Mayor of Mackinac Island
- Incumbent
- Assumed office April 14, 1975
- Preceded by: Clem Gunn

Personal details
- Born: May 29, 1943 (age 83)
- Education: Central Michigan University (BA)

= Margaret Doud =

American politician (born 1943)

Margaret M. Doud (born May 29, 1943) is the mayor of Mackinac Island, Michigan. Doud has served as the mayor since April 14, 1975, making her the longest currently serving mayor in the United States. She has run unopposed as a nonpartisan in most of the 51 mayoral elections that she has won.

== Career ==
Margaret M. Doud was born on May 29, 1943. Her father, Robert Doud, and her grandfather, James Doud, both were mayor of Mackinac Island prior to her tenure. She is a graduate of Central Michigan University.

Doud was first appointed to the Mackinac Island City Council in 1974, filling the term of retiring council-member Dennis Brodeur. In 1975, Doud defeated former mayor Otto Emmons to succeed retiring incumbent Clemens Gunn.
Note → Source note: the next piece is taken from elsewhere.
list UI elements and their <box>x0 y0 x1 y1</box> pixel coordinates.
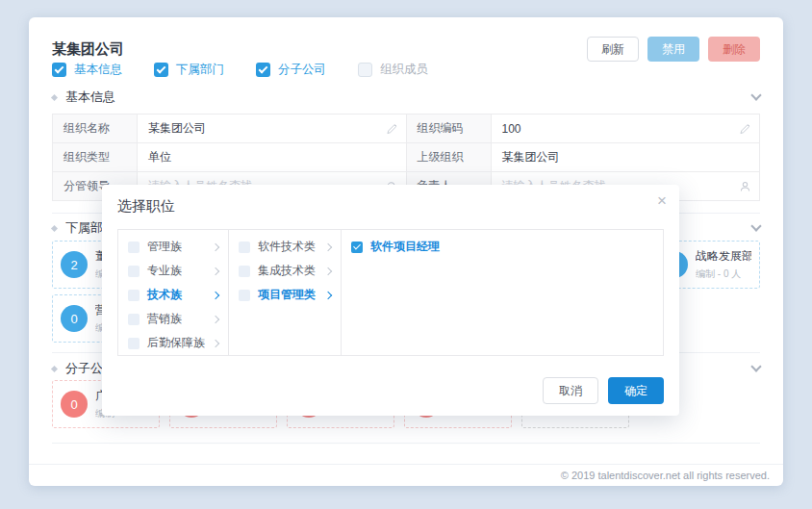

She took office on April 14, 1975.

Although Mackinac Island has about 600 residents, this popular vacation destination welcomes over 1 million visitors during the tourist season, so the city government provides services and infrastructure to accommodate thousands of visitors at a time throughout the summer months. The mayor and the six-member city council oversee large fire, police, and infrastructure services similar to those required for large cities but that are tailored to island priorities of sustainability, walkability, and bicycle or horse-drawn transportation. For more than 50 years, Doud has been the spokesperson for the island. She has stated that her priorities are to preserve and protect the unique history and culture of the island while adapting as necessary to the realities of 21st century expectations.
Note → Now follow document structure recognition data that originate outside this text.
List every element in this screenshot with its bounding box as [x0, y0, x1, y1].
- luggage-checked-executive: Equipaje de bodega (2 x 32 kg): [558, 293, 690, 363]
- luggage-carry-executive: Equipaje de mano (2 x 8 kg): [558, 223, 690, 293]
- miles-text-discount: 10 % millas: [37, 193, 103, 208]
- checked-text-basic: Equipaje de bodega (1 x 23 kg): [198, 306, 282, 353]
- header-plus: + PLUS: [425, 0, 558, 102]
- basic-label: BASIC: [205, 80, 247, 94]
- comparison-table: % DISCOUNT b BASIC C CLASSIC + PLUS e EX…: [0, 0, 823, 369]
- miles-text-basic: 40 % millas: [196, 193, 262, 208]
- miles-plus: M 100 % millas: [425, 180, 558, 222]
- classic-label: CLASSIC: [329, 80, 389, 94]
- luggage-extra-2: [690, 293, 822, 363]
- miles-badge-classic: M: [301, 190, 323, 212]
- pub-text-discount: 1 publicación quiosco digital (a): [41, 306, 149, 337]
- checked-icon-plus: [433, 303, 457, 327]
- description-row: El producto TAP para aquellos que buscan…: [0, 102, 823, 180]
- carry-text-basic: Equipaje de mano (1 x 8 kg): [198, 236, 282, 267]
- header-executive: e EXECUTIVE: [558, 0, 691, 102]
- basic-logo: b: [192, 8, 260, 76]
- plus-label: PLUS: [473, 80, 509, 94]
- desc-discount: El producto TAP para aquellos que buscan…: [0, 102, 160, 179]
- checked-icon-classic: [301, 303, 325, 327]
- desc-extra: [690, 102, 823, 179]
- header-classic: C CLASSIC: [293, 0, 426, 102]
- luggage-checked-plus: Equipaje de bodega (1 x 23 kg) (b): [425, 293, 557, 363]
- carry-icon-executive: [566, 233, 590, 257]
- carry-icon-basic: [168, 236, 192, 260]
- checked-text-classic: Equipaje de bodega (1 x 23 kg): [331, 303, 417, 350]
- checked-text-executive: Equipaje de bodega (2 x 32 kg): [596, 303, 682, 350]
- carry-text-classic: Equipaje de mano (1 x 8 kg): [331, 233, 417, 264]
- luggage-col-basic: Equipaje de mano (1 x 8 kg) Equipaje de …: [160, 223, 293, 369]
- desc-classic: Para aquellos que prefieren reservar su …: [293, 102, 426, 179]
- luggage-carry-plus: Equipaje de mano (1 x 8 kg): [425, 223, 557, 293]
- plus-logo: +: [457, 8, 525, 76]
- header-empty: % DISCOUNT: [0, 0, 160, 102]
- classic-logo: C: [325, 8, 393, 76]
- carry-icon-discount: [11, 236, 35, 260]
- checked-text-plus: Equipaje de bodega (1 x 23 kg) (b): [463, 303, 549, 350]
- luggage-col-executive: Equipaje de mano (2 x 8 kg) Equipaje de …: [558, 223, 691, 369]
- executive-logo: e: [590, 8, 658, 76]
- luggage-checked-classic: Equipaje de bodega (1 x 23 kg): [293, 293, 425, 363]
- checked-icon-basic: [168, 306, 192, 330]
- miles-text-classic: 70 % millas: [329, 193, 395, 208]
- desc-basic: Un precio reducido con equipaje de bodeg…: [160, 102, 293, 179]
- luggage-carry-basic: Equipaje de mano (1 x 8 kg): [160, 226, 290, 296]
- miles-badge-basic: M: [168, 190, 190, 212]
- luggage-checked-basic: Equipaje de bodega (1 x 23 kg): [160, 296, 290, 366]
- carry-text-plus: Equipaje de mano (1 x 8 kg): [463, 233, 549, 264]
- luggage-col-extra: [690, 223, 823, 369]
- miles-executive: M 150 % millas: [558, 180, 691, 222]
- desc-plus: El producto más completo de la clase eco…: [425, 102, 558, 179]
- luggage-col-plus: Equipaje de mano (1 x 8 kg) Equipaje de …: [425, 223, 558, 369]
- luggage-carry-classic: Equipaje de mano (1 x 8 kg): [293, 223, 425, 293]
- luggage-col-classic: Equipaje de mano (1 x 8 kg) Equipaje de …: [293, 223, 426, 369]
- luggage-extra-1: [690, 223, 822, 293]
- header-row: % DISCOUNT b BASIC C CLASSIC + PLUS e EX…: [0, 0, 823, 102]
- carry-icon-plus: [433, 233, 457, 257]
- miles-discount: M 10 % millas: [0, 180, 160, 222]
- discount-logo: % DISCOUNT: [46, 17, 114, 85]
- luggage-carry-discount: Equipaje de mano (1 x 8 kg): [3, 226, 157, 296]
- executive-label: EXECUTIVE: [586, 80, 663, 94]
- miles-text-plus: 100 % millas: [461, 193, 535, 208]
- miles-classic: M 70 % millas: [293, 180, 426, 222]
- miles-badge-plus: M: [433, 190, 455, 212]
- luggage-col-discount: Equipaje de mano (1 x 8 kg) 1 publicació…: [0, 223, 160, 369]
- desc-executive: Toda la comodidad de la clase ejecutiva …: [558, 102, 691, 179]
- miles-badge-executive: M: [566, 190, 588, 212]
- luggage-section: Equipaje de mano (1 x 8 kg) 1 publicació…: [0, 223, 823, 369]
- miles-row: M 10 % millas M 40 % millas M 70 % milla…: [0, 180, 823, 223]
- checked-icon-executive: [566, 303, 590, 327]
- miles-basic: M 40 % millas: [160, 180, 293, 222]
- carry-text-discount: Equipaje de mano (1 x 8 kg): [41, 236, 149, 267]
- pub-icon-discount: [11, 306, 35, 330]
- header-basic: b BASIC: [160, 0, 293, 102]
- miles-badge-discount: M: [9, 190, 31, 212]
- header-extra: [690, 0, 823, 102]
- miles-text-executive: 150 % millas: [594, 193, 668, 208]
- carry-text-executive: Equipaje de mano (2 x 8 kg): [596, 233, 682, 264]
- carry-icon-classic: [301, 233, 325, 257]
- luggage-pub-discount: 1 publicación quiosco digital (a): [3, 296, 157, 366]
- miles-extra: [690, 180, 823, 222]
On May 22, 2005, she was given special recognition for her service. This included a certificate of recognition by Senator Debbie Stabenow and a tribute by the State of Michigan and then-Governor Jennifer Granholm. She was also presented with a flag that was flown over the U.S. Capitol building by Fr. Jim Williams, the pastor of Ste. Anne's Church, on behalf of Congressman Bart Stupak.

As well as being the mayor, she managed the historical Windermere Hotel along with her mother, Jeannette Doud, and now manages it full-time after her mother's death in 2015. She occasionally contributes to The Mackinac Island Town Crier, the island's local newspaper.